What to work on:
Without including any picture, copy the entries that follow word for word.

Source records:
*** Block opens ***
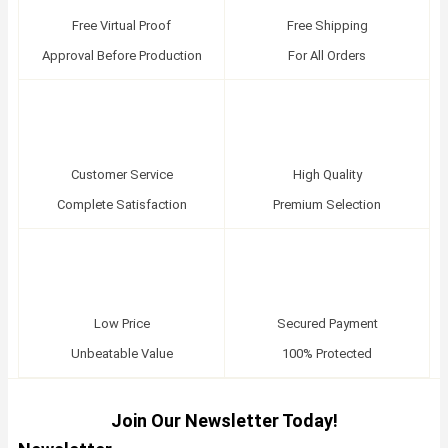
Free Virtual Proof
Free Shipping
Approval Before Production
For All Orders
Customer Service
High Quality
Complete Satisfaction
Premium Selection
Low Price
Secured Payment
Unbeatable Value
100% Protected
Join Our Newsletter Today!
*** Block closes ***
Result of this task:
Free Virtual Proof
Free Shipping
Approval Before Production
For All Orders
Customer Service
High Quality
Complete Satisfaction
Premium Selection
Low Price
Secured Payment
Unbeatable Value
100% Protected
Join Our Newsletter Today!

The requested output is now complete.